## Directions:
Copy out the entries word for word, leaving images aside.

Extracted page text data

········

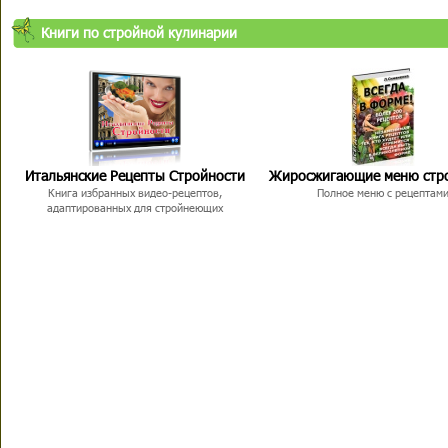
Книги по стройной кулинарии
Итальянские Рецепты Стройности
Жиросжигающие меню стр
Книга избранных видео-рецептов,
Полное меню с рецептам
адаптированных для стройнеющих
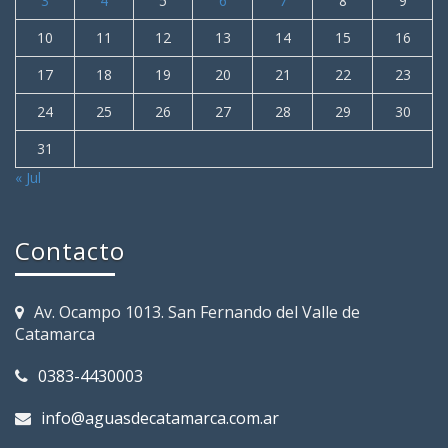
3
4
5
6
7
8
9
10
11
12
13
14
15
16
17
18
19
20
21
22
23
24
25
26
27
28
29
30
31
« Jul
Contacto
Av. Ocampo 1013. San Fernando del Valle de
Catamarca
0383-4430003
info@aguasdecatamarca.com.ar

········

## Problem solution:
Книги по стройной кулинарии
Итальянские Рецепты Стройности
Жиросжигающие меню стр
Книга избранных видео-рецептов,
Полное меню с рецептам
адаптированных для стройнеющих
3
4
5
6
7
8
9
10
11
12
13
14
15
16
17
18
19
20
21
22
23
24
25
26
27
28
29
30
31
« Jul
Contacto
Av. Ocampo 1013. San Fernando del Valle de
Catamarca
0383-4430003
info@aguasdecatamarca.com.ar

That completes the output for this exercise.